(REQUIRED WORK)
Give back every entry in full, exactly as it reads.

(EXERCISE MATERIAL)
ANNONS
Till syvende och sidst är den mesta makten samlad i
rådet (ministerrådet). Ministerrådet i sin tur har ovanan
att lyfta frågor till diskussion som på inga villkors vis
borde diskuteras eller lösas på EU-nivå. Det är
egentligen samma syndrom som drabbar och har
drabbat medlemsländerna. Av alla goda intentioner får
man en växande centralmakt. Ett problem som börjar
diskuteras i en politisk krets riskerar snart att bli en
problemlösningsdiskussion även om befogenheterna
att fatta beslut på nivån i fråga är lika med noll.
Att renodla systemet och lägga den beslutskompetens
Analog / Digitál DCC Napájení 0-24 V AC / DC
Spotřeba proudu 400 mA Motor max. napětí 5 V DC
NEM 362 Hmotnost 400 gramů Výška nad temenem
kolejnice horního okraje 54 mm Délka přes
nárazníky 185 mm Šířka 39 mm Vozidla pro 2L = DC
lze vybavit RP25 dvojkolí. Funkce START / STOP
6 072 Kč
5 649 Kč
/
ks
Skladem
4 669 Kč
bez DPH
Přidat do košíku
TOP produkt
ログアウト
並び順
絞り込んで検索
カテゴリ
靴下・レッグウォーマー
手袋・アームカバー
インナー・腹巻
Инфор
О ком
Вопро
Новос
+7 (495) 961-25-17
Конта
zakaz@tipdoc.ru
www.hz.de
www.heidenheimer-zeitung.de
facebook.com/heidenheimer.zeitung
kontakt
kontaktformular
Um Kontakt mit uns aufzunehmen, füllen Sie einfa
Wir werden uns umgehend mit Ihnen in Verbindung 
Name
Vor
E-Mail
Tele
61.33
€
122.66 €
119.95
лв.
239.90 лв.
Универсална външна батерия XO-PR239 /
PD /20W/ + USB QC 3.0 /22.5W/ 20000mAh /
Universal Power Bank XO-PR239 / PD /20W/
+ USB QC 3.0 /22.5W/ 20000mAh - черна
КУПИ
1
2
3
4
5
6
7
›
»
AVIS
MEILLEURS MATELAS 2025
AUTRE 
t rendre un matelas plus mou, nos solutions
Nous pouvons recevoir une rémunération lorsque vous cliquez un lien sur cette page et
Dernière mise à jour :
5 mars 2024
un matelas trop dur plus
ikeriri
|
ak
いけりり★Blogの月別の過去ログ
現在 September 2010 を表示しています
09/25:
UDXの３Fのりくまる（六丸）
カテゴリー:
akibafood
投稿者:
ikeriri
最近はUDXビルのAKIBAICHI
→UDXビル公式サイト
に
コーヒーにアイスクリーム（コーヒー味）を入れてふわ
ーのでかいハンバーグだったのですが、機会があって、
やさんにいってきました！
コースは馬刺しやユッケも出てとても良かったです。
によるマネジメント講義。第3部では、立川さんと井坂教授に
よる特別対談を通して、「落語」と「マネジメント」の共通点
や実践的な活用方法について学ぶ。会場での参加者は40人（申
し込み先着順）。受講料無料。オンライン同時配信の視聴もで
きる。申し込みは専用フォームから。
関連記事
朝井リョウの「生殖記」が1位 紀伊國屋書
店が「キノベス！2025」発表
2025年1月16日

(TASK OUTPUT)
ANNONS
Till syvende och sidst är den mesta makten samlad i
rådet (ministerrådet). Ministerrådet i sin tur har ovanan
att lyfta frågor till diskussion som på inga villkors vis
borde diskuteras eller lösas på EU-nivå. Det är
egentligen samma syndrom som drabbar och har
drabbat medlemsländerna. Av alla goda intentioner får
man en växande centralmakt. Ett problem som börjar
diskuteras i en politisk krets riskerar snart att bli en
problemlösningsdiskussion även om befogenheterna
att fatta beslut på nivån i fråga är lika med noll.
Att renodla systemet och lägga den beslutskompetens
Analog / Digitál DCC Napájení 0-24 V AC / DC
Spotřeba proudu 400 mA Motor max. napětí 5 V DC
NEM 362 Hmotnost 400 gramů Výška nad temenem
kolejnice horního okraje 54 mm Délka přes
nárazníky 185 mm Šířka 39 mm Vozidla pro 2L = DC
lze vybavit RP25 dvojkolí. Funkce START / STOP
6 072 Kč
5 649 Kč
/
ks
Skladem
4 669 Kč
bez DPH
Přidat do košíku
TOP produkt
ログアウト
並び順
絞り込んで検索
カテゴリ
靴下・レッグウォーマー
手袋・アームカバー
インナー・腹巻
Инфор
О ком
Вопро
Новос
+7 (495) 961-25-17
Конта
zakaz@tipdoc.ru
www.hz.de
www.heidenheimer-zeitung.de
facebook.com/heidenheimer.zeitung
kontakt
kontaktformular
Um Kontakt mit uns aufzunehmen, füllen Sie einfa
Wir werden uns umgehend mit Ihnen in Verbindung 
Name
Vor
E-Mail
Tele
61.33
€
122.66 €
119.95
лв.
239.90 лв.
Универсална външна батерия XO-PR239 /
PD /20W/ + USB QC 3.0 /22.5W/ 20000mAh /
Universal Power Bank XO-PR239 / PD /20W/
+ USB QC 3.0 /22.5W/ 20000mAh - черна
КУПИ
1
2
3
4
5
6
7
›
»
AVIS
MEILLEURS MATELAS 2025
AUTRE 
t rendre un matelas plus mou, nos solutions
Nous pouvons recevoir une rémunération lorsque vous cliquez un lien sur cette page et
Dernière mise à jour :
5 mars 2024
un matelas trop dur plus
ikeriri
|
ak
いけりり★Blogの月別の過去ログ
現在 September 2010 を表示しています
09/25:
UDXの３Fのりくまる（六丸）
カテゴリー:
akibafood
投稿者:
ikeriri
最近はUDXビルのAKIBAICHI
→UDXビル公式サイト
に
コーヒーにアイスクリーム（コーヒー味）を入れてふわ
ーのでかいハンバーグだったのですが、機会があって、
やさんにいってきました！
コースは馬刺しやユッケも出てとても良かったです。
によるマネジメント講義。第3部では、立川さんと井坂教授に
よる特別対談を通して、「落語」と「マネジメント」の共通点
や実践的な活用方法について学ぶ。会場での参加者は40人（申
し込み先着順）。受講料無料。オンライン同時配信の視聴もで
きる。申し込みは専用フォームから。
関連記事
朝井リョウの「生殖記」が1位 紀伊國屋書
店が「キノベス！2025」発表
2025年1月16日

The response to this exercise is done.